"""

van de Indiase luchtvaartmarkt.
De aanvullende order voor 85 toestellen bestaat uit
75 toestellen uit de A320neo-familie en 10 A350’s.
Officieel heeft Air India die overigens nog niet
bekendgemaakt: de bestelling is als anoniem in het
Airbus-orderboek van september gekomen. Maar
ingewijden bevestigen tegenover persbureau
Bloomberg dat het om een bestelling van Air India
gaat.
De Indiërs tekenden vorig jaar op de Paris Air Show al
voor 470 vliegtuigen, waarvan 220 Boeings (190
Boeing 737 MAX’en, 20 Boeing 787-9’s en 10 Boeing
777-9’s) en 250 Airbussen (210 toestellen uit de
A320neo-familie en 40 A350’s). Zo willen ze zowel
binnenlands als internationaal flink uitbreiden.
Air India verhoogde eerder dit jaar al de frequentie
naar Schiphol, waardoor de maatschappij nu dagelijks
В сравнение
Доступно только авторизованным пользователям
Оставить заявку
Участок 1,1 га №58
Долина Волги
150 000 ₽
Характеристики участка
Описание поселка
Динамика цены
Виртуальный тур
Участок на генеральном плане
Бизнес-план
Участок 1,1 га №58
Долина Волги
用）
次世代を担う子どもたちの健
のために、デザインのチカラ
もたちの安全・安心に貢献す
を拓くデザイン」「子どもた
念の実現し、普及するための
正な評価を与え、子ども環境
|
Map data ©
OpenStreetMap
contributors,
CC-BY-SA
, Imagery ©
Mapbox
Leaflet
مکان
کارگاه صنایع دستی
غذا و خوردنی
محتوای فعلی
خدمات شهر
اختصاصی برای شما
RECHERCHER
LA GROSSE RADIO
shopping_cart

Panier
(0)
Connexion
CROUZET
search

"""
"""

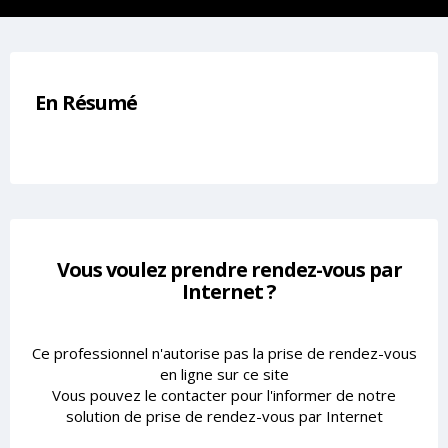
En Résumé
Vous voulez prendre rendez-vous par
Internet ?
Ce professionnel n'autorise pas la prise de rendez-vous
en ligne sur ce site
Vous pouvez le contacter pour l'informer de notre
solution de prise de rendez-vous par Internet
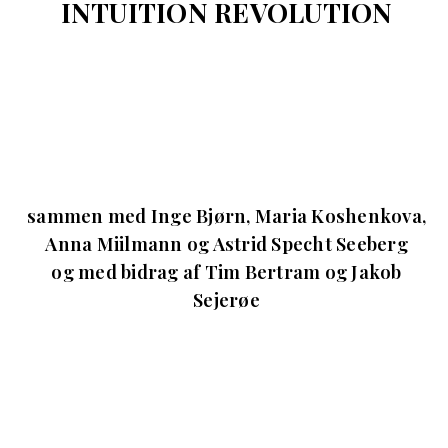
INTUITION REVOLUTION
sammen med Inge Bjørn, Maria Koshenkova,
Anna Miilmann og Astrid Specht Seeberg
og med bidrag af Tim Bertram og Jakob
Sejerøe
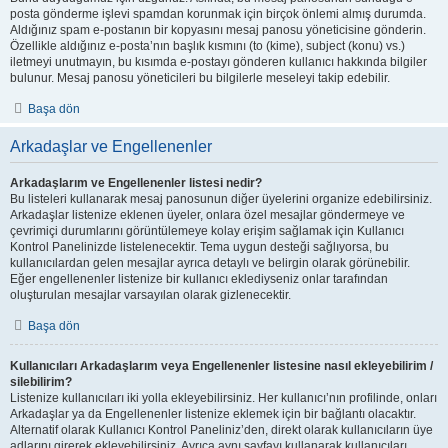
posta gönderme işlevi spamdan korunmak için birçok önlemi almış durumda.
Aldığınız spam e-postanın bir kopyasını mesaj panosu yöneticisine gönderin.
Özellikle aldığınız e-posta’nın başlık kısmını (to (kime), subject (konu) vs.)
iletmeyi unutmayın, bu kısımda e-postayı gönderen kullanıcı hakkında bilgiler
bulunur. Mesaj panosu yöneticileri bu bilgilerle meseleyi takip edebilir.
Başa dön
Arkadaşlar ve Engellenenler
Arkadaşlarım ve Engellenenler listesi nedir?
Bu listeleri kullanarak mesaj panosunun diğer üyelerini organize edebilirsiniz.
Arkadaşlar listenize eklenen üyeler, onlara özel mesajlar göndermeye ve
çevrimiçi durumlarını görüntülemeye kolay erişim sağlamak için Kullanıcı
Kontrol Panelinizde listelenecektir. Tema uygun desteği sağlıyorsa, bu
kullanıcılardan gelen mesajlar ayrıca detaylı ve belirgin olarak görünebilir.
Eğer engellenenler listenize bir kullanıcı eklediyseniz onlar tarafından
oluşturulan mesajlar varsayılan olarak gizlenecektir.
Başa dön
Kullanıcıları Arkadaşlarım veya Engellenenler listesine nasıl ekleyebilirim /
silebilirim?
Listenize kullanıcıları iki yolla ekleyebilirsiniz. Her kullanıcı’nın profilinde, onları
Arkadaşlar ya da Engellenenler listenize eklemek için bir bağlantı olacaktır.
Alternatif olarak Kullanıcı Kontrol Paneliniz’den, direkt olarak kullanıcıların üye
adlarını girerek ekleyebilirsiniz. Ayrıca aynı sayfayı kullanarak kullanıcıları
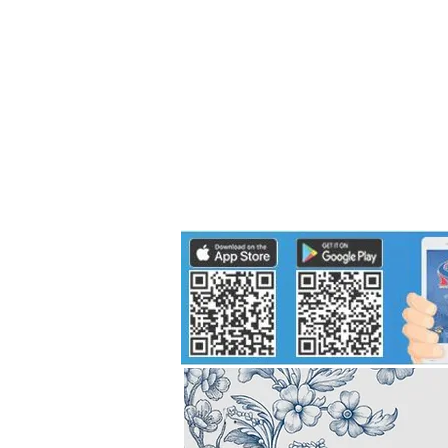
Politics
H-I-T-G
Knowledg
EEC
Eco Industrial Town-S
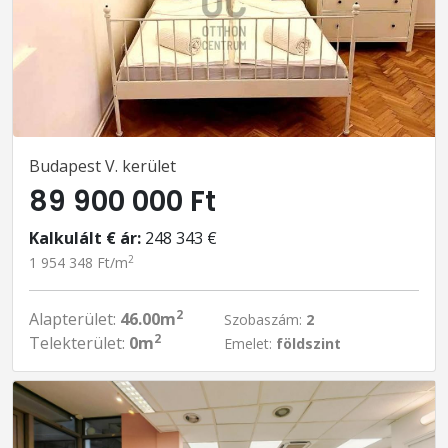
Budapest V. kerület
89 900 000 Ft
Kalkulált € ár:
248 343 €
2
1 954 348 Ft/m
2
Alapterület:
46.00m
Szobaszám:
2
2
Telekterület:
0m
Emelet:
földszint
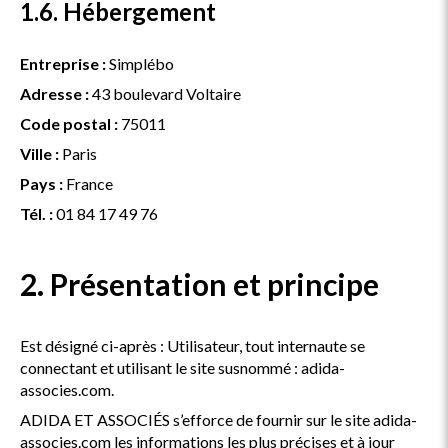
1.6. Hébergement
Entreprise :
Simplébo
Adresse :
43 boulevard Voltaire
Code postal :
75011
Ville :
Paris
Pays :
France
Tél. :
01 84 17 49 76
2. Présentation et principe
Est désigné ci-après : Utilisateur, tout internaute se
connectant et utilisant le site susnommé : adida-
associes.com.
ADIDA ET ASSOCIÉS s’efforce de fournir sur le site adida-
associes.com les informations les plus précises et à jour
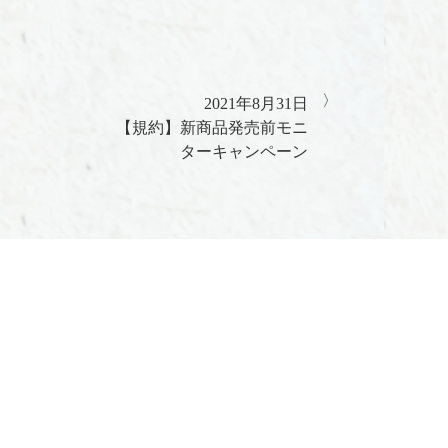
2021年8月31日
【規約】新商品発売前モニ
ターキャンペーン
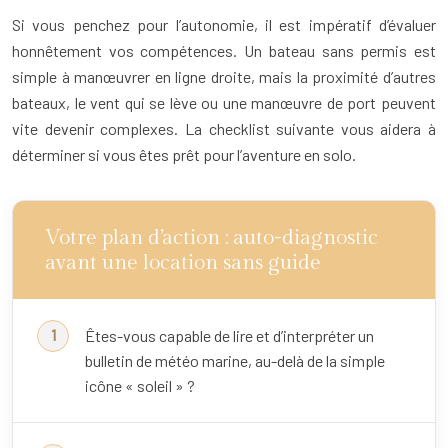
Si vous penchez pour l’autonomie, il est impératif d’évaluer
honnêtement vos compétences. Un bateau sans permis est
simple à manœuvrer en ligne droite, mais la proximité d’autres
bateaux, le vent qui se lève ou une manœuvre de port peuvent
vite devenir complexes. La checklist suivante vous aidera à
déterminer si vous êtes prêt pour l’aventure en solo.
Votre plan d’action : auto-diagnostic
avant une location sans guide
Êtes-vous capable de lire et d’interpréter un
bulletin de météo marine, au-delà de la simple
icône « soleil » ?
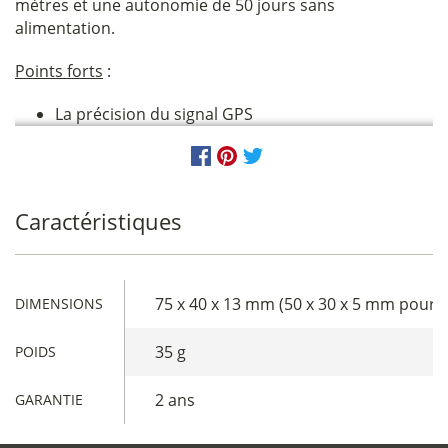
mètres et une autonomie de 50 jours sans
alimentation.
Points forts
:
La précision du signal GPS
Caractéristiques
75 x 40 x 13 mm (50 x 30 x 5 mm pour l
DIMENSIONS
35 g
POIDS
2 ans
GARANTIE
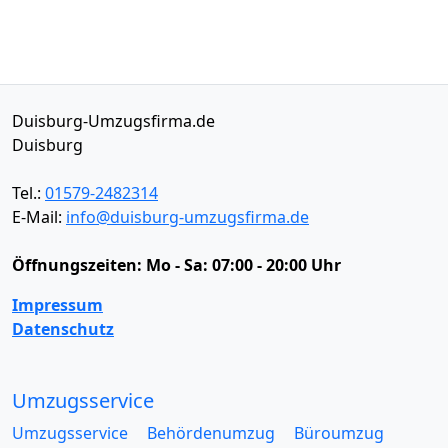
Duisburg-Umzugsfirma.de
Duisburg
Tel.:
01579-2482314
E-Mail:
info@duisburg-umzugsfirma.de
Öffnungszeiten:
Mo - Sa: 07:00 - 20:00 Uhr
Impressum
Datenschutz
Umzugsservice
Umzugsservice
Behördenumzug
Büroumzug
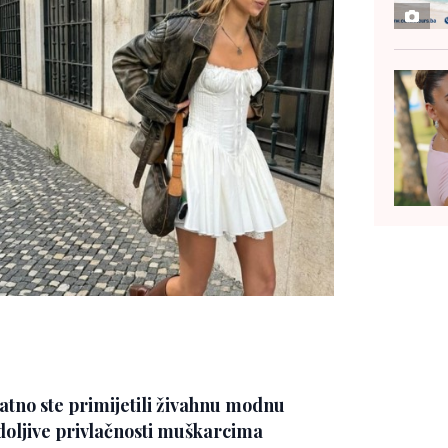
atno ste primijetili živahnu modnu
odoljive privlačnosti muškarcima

"""
"""

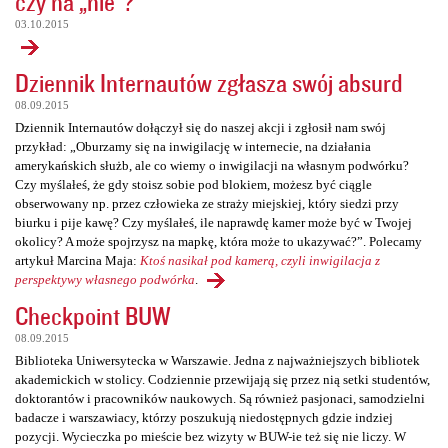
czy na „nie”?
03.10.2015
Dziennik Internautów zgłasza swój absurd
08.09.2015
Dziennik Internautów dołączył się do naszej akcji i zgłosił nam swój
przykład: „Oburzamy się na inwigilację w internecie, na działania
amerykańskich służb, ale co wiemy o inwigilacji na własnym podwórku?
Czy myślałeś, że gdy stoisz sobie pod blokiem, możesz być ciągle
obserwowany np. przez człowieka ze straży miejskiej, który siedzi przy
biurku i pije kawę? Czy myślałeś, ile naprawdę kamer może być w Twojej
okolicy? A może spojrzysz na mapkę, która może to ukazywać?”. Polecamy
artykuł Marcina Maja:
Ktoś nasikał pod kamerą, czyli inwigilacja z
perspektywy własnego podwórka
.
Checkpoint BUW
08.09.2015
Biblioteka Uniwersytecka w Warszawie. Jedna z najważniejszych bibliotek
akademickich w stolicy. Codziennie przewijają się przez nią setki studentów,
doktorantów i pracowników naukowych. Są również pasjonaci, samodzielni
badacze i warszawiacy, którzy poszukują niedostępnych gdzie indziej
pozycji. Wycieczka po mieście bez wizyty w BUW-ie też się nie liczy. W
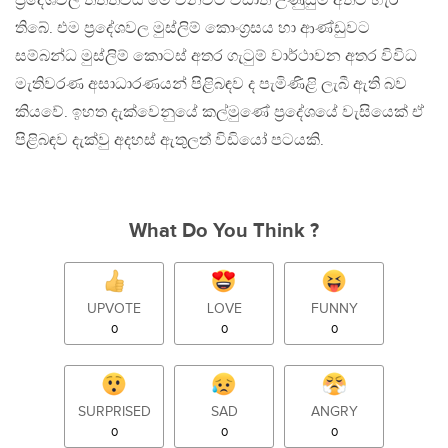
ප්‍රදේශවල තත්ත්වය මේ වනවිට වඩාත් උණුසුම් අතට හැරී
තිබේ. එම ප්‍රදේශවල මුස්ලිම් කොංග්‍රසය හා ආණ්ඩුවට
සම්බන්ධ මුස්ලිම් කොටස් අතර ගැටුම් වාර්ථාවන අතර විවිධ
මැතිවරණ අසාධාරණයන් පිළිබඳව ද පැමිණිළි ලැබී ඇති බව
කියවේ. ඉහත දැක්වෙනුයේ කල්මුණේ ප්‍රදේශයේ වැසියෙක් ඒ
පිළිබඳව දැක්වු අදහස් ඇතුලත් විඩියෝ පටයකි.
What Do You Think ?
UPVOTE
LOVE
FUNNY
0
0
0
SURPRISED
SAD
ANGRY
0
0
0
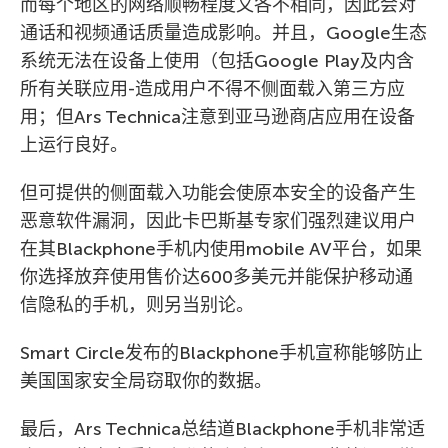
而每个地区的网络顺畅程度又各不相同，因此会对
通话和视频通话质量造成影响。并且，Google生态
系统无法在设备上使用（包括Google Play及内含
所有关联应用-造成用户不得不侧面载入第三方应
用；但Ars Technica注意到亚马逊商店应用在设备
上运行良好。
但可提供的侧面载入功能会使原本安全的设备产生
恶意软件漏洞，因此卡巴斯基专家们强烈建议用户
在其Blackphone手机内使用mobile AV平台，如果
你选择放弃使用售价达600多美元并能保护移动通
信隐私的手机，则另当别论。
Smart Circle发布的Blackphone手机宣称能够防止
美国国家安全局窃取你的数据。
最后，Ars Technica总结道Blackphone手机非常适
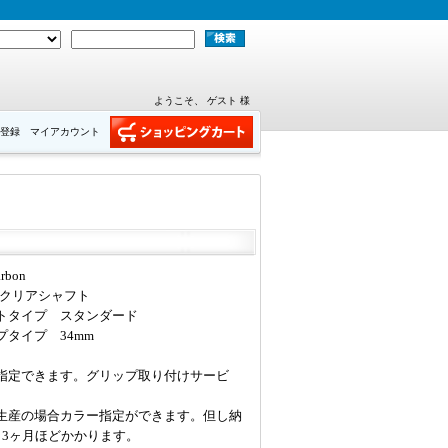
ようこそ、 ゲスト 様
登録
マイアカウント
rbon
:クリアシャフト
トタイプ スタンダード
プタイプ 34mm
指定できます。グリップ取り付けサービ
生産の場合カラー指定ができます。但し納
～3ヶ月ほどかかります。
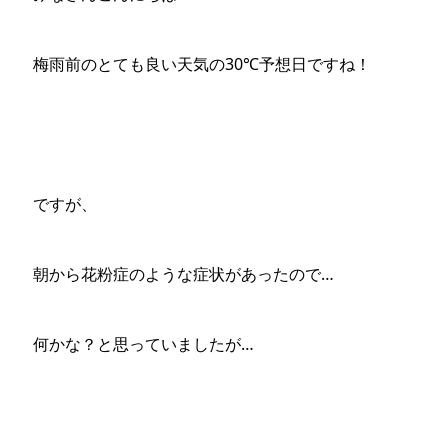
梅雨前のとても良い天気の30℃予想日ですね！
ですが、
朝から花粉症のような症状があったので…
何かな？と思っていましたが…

"""

__What you are asked to do__:
Reproduce every line of the listing above in which the string "Arkadaşlarım" appears.

__Written answer__:
Arkadaşlarım ve Engellenenler listesi nedir?
Kullanıcıları Arkadaşlarım veya Engellenenler listesine nasıl ekleyebilirim /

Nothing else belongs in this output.